| Your instructions |
Wherever the string "jedoch" appears in the entries below, return the line that holds it.

| Data to examine |
▼

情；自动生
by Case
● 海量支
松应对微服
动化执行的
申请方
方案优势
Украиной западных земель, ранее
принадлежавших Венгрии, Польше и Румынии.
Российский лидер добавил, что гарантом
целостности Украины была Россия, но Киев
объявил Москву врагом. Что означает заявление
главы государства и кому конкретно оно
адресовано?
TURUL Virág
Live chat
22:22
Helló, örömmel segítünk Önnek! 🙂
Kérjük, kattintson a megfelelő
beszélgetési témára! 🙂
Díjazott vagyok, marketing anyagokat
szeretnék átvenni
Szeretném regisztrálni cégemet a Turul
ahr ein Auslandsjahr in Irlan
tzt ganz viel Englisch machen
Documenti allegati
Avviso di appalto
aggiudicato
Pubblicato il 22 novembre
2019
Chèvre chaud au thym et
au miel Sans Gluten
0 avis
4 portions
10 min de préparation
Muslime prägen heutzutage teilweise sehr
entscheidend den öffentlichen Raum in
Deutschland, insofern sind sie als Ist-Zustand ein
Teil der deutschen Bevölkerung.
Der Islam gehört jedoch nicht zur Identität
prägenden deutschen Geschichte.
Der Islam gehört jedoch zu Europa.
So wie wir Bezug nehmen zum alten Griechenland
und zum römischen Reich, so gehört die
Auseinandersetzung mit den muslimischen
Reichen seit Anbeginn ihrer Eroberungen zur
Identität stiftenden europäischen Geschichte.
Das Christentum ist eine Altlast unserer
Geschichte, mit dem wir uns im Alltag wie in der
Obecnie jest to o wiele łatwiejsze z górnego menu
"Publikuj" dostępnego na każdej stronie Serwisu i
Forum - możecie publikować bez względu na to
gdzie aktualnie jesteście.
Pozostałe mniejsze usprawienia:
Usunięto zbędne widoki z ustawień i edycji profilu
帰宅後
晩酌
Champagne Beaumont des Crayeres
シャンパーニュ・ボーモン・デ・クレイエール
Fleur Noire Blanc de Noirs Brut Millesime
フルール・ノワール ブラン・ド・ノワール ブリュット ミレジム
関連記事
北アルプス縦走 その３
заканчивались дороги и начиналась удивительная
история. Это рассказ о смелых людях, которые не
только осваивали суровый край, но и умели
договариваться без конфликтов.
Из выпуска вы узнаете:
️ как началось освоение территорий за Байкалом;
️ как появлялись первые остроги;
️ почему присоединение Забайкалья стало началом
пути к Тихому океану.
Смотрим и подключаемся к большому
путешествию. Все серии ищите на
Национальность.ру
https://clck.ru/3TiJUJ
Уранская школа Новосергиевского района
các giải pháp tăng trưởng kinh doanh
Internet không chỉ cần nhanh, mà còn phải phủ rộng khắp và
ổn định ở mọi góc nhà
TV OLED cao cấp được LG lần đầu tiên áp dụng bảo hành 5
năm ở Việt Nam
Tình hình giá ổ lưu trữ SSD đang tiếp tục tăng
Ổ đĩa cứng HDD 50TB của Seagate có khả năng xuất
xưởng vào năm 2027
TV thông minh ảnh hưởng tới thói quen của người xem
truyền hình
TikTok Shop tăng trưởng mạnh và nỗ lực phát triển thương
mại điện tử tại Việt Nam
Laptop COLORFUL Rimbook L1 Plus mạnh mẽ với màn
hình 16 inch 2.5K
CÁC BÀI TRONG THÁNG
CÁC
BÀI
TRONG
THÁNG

▲

| The completed task |
Der Islam gehört jedoch nicht zur Identität
Der Islam gehört jedoch zu Europa.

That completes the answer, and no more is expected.